To demonstrate this, let's use a simple psql session.

$ psql -U imdb -h localhost
psql (12.2, server 12.3)
Type "help" for help.

imdb=# 

Bao can be controlled through three main session-level PostgreSQL configs.

  • enable_bao is the top level config. When set to off, the default, Bao does not observe or interfere with the query optimizer at all. When set to on, Bao will behave according to the values of enable_bao_rewards and enable_bao_selection.
  • enable_bao_rewards determines whether or not Bao collects additional experience from queries from this session.
  • enable_bao_selection determines whether or not Bao will use its value model to select query plans.

To use Bao as a pure advisor, we can set enable_bao but disable enable_bao_rewards and enable_bao_selection.

imdb=# SET enable_bao TO on;
SET
imdb=# SET enable_bao_selection TO off;
SET
imdb=# SET enable_bao_rewards TO off;
SET

Next, we'll execute a simple EXPLAIN statement:

imdb=# EXPLAIN SELECT count(*) FROM title;
                                        QUERY PLAN                                        
------------------------------------------------------------------------------------------
 Bao prediction: 894.349 ms
 Bao recommended hint: (no hint)
 Finalize Aggregate  (cost=50165.40..50165.41 rows=1 width=8)
   ->  Gather  (cost=50165.19..50165.40 rows=2 width=8)
         Workers Planned: 2
         ->  Partial Aggregate  (cost=49165.19..49165.20 rows=1 width=8)
               ->  Parallel Seq Scan on title  (cost=0.00..46531.75 rows=1053375 width=0)
(7 rows)

imdb=# 

Since enable_bao_selection is off, this plan is generated using the PostgreSQL optimizer, exactly as it would be if you were not using Bao. Two additional lines are added to the outputof the EXPLAIN plan:

  • Bao prediction shows the time that Bao thinks this query plan will take to execute. In this case, about a second.
  • Bao recommended hint shows the query hint that Bao would use if enable_bao_selection was on. In this case, Bao would not use any query hints.

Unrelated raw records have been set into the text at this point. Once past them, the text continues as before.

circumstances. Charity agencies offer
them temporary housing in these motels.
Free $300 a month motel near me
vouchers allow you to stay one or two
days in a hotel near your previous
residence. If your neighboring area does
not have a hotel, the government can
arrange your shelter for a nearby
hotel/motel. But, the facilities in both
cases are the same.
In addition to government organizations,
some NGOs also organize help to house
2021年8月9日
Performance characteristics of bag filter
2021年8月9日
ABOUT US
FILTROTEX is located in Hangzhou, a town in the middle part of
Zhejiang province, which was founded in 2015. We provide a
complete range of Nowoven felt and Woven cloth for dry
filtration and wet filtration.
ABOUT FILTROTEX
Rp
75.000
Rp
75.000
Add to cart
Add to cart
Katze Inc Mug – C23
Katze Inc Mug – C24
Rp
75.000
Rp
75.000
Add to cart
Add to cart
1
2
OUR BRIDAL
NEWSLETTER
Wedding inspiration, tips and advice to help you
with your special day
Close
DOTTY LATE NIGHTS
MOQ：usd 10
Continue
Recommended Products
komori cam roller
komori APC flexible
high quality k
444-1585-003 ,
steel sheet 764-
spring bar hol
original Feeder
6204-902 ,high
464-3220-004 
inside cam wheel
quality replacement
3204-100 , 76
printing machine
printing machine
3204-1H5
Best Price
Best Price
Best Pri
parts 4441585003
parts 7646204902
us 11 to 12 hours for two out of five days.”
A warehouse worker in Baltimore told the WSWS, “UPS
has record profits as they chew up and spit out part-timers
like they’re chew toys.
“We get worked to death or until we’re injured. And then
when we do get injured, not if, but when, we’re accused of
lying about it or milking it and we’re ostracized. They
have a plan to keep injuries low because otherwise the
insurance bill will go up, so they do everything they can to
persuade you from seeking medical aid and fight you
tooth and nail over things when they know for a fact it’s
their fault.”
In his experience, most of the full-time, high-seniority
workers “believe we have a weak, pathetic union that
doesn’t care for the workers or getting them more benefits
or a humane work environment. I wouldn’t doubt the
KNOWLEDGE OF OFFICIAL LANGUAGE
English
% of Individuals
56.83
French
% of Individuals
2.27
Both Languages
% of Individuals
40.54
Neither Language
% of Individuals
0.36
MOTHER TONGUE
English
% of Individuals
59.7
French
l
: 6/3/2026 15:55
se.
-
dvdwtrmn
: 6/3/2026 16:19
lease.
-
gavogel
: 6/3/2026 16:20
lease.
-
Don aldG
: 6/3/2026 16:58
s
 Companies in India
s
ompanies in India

Let's execute the query and run the same EXPLAIN statement again:

imdb=# SELECT count(*) FROM title;
  count  
---------
 2528312
(1 row)

imdb=# EXPLAIN SELECT count(*) FROM title;
                                        QUERY PLAN                                        
------------------------------------------------------------------------------------------
 Bao prediction: 661.193 ms
 Bao recommended hint: (no hint)
 Finalize Aggregate  (cost=50165.40..50165.41 rows=1 width=8)
   ->  Gather  (cost=50165.19..50165.40 rows=2 width=8)
         Workers Planned: 2
         ->  Partial Aggregate  (cost=49165.19..49165.20 rows=1 width=8)
               ->  Parallel Seq Scan on title  (cost=0.00..46531.75 rows=1053375 width=0)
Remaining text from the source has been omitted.